Openssh has recently released version 9.7, which includes a client and server for SSH 2.0 and SFTP protocols. This release introduces changes that signal the future discontinuation of support for DSA algorithm-based keys. While Openssh 9.7 still allows for DSA support during compilation, there are plans to switch to default DSA disconnection in the next release scheduled for June. By the beginning of 2025, DSA implementation will be completely removed from the code base.
The use of DSA keys was actually stopped in 2015, but the code was still collected by default, allowing users to re-enable DSA through settings. DSA remains a mandatory implementation in the SSHV2 protocol due to historical reasons involving patents and approval processes. However, with advancements in other algorithms like ECDSA and EDDSA, DSA’s relevance has diminished. The decision to remove DSA support aims to encourage the industry to move away from this outdated and less secure algorithm.

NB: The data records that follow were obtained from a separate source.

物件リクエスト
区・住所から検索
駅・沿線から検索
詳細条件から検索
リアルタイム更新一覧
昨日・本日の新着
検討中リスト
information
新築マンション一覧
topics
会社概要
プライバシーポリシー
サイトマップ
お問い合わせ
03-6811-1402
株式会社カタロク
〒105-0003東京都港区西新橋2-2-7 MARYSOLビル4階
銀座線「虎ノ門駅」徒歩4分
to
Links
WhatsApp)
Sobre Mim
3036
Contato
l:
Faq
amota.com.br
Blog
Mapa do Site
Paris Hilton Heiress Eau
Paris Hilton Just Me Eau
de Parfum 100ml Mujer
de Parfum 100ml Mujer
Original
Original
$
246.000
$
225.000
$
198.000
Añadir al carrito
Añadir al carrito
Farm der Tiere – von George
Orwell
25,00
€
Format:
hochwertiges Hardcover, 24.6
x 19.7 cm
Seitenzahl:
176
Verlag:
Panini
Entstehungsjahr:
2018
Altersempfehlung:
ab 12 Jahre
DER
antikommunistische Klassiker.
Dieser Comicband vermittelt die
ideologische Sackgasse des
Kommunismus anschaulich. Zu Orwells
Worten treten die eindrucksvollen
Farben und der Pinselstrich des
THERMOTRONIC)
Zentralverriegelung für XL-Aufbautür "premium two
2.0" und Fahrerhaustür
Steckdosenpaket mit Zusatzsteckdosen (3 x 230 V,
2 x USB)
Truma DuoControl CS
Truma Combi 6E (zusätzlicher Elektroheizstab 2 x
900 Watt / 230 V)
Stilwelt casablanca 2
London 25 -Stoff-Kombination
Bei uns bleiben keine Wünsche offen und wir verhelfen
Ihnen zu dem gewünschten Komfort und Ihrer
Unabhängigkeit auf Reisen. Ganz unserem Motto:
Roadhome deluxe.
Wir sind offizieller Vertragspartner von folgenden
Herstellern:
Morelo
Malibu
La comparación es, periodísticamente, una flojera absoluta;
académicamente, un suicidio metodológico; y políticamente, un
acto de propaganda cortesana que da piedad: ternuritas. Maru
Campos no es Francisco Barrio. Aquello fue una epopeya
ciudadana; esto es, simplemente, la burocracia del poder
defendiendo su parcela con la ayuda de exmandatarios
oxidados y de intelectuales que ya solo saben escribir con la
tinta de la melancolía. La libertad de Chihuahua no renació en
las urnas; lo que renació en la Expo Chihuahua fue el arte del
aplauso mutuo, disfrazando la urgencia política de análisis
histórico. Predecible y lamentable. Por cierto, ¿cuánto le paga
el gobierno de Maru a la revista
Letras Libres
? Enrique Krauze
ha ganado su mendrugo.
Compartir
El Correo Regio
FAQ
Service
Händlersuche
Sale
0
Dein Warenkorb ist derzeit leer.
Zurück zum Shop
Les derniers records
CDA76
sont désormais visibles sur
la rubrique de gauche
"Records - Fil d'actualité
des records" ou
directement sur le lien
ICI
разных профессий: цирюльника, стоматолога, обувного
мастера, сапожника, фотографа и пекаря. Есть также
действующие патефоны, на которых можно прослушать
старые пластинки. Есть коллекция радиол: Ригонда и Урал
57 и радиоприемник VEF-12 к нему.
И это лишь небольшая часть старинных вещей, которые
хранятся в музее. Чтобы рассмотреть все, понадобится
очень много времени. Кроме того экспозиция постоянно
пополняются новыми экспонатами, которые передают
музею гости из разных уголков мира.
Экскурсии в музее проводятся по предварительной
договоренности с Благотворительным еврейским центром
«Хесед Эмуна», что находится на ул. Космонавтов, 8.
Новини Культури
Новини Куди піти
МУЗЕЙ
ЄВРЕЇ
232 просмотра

In addition to the DSA-related changes, Openssh 9.7 introduces a new type of timeouts for SSH and SSHD, accessible through the “Channeltimeout” directive with the value of “Global”. This new feature allows Openssh to monitor all open channels and close them simultaneously if there is no activity within the specified timeframe. This streamlined approach improves efficiency, especially for scenarios involving multiple open channels like SSH sessions and X11 redirection. The release also includes improvements for compatibility testing with Putty.